→ WHAT YOU HAVE TO DO
Determine how many lines in the records hold "English", and give that number with nothing added.

○ ○ ○ ○ ○ ○ ○

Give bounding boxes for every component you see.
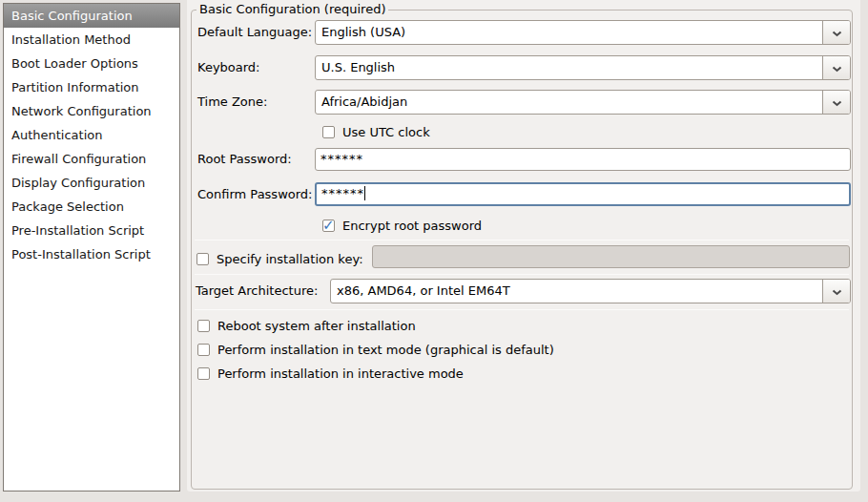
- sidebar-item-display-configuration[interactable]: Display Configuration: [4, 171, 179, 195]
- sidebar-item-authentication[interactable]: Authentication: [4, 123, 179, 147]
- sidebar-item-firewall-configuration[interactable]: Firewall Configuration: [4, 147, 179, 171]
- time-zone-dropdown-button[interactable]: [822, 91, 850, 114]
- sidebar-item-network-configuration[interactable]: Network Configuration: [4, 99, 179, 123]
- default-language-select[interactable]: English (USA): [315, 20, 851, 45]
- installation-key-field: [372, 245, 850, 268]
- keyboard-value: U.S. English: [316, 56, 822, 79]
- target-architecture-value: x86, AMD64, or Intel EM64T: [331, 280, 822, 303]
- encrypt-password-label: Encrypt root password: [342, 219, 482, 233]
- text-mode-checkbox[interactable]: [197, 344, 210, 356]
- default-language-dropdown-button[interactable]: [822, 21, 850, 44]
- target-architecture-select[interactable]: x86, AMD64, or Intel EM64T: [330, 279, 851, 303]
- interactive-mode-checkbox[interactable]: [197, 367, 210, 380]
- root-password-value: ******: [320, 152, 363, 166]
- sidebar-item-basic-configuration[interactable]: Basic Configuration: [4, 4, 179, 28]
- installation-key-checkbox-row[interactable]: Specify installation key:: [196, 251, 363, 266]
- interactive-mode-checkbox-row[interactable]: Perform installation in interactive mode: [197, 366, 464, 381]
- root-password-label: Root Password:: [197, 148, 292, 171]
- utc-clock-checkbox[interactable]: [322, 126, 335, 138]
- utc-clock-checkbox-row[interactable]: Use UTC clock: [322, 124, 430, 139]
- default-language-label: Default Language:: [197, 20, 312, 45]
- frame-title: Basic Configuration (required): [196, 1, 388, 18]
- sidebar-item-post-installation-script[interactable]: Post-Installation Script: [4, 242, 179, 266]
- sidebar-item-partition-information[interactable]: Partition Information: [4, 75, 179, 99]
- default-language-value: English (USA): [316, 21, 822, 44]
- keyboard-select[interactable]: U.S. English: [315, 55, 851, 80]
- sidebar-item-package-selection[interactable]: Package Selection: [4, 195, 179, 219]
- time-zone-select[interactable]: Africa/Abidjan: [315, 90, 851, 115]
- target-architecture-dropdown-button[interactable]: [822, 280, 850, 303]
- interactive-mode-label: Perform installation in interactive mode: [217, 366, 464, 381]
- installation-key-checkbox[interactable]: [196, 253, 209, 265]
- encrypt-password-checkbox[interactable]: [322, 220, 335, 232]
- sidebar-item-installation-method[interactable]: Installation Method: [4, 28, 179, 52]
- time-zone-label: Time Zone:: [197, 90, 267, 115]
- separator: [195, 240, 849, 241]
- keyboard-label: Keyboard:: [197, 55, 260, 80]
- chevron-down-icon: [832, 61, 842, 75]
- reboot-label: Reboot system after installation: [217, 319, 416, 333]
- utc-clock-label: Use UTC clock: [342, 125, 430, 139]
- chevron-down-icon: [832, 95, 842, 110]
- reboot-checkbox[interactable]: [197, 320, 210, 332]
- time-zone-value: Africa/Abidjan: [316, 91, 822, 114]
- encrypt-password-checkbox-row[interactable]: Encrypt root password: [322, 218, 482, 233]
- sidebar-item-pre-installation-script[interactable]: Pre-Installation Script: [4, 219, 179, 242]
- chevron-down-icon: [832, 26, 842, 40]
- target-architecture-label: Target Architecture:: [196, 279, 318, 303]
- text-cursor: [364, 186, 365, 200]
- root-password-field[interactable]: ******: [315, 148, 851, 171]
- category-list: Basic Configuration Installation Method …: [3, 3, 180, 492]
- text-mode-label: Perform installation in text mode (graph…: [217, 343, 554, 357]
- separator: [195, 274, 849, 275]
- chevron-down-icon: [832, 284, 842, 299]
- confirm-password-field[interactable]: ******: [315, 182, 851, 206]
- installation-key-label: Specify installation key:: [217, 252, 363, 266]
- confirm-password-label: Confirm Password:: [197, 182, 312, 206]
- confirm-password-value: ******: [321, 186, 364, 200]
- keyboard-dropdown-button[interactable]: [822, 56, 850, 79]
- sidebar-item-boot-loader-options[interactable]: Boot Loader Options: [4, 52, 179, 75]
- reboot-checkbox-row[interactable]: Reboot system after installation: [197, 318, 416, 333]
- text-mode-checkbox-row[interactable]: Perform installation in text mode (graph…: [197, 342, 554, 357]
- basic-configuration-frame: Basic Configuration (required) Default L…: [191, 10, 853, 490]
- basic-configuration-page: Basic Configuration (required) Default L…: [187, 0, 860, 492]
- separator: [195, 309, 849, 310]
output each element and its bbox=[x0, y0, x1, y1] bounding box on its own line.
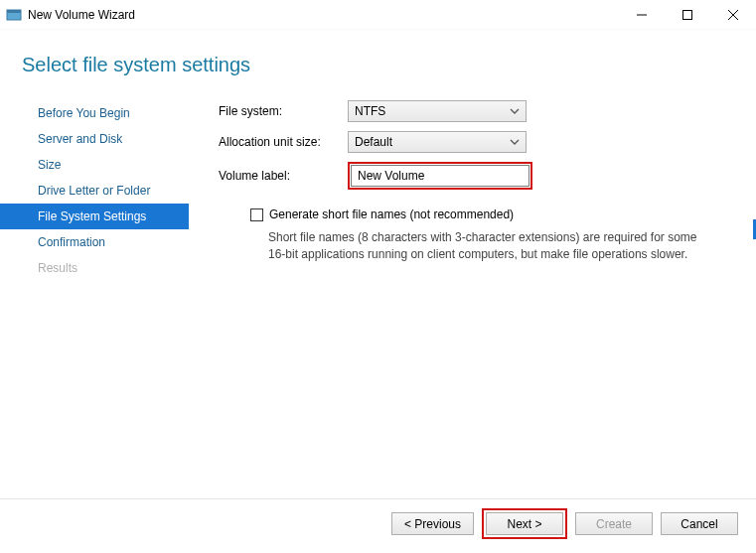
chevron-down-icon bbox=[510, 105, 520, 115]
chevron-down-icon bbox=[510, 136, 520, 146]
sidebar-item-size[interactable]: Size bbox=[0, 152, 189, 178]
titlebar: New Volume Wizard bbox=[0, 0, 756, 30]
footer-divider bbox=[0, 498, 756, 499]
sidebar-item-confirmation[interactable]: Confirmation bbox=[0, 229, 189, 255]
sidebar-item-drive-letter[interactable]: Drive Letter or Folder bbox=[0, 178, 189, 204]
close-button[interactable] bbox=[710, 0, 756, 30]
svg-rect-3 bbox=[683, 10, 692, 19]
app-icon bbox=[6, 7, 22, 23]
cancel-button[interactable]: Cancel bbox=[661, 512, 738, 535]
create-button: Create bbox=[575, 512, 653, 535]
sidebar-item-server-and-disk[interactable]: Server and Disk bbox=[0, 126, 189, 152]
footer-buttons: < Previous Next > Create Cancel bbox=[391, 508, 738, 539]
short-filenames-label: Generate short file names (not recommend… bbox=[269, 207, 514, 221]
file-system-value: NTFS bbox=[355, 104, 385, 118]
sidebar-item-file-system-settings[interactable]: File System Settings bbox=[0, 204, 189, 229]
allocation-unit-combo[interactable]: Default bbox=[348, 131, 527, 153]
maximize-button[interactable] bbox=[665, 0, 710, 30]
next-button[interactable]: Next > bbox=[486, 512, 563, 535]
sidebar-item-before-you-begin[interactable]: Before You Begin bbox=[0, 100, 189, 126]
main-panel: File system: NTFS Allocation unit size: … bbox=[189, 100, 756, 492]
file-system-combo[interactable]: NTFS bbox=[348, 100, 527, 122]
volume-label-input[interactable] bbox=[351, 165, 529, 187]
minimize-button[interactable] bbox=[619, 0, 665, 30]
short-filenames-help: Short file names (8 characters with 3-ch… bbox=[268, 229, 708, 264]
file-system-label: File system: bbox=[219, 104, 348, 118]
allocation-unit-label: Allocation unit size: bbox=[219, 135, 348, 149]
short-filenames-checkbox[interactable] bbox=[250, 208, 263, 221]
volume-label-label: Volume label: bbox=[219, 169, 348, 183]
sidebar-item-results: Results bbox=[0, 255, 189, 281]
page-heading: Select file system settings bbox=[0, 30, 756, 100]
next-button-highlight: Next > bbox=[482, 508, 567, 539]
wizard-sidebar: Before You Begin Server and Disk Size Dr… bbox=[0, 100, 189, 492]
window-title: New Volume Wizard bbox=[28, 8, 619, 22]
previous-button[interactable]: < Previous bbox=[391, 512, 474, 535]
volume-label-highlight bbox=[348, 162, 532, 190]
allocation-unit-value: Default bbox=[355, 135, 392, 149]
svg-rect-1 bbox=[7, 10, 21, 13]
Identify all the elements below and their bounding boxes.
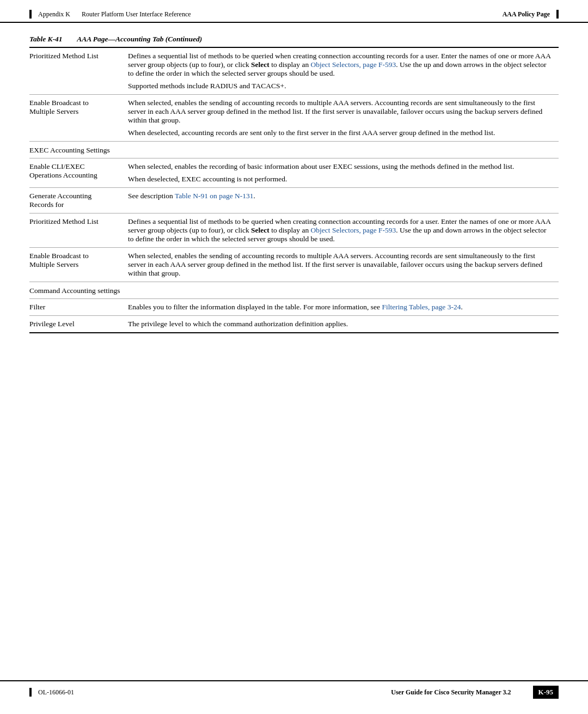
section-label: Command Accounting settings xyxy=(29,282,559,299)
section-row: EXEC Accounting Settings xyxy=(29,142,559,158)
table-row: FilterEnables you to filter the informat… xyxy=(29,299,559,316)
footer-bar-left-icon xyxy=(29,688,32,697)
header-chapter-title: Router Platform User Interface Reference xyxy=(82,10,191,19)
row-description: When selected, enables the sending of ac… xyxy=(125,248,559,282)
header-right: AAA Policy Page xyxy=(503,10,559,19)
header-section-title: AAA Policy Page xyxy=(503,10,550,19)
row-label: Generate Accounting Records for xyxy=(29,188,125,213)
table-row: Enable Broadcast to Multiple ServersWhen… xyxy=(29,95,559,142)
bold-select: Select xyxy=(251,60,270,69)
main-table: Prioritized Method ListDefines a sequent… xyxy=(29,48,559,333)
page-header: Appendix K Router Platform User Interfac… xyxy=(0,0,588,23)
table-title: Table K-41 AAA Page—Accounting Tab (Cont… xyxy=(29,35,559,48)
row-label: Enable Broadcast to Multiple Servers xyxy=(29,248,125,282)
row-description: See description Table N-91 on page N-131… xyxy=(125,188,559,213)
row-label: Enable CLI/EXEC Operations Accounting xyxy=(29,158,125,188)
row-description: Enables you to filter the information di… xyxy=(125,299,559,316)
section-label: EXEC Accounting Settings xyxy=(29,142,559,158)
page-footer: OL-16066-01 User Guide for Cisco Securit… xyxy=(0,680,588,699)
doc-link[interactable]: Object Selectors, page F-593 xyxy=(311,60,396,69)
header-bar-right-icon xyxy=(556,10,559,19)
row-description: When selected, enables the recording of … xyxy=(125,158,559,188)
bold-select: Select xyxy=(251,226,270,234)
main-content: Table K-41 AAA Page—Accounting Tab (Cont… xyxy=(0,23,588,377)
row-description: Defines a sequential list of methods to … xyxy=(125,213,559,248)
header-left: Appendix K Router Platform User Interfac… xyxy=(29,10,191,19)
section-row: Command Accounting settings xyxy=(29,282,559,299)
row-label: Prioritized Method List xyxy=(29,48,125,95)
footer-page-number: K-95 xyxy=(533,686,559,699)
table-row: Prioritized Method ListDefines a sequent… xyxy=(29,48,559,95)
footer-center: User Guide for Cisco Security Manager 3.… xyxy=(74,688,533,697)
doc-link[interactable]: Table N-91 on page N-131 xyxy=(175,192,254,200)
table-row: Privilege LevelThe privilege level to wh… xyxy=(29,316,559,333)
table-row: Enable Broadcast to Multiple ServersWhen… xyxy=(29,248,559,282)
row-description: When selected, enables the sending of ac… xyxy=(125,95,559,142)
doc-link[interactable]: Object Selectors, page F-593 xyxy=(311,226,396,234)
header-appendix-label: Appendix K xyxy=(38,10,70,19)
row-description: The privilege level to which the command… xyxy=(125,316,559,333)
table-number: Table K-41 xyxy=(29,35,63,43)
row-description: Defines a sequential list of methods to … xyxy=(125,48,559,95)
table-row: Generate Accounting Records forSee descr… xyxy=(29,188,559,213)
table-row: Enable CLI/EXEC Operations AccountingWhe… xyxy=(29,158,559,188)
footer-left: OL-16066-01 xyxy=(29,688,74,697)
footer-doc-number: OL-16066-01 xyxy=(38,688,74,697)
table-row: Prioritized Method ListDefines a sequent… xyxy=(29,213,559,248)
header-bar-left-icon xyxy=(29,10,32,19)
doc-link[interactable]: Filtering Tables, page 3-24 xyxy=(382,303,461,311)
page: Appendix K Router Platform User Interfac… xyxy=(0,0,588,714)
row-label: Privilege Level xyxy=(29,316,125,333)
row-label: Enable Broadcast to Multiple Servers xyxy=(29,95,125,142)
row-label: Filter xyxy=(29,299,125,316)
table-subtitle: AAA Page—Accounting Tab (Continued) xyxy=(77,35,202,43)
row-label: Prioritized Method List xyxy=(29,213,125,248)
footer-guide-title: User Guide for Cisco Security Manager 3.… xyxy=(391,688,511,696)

○ ○ ○ ○ ○ ○ ○

→ RESPONSE TO THE EXERCISE
4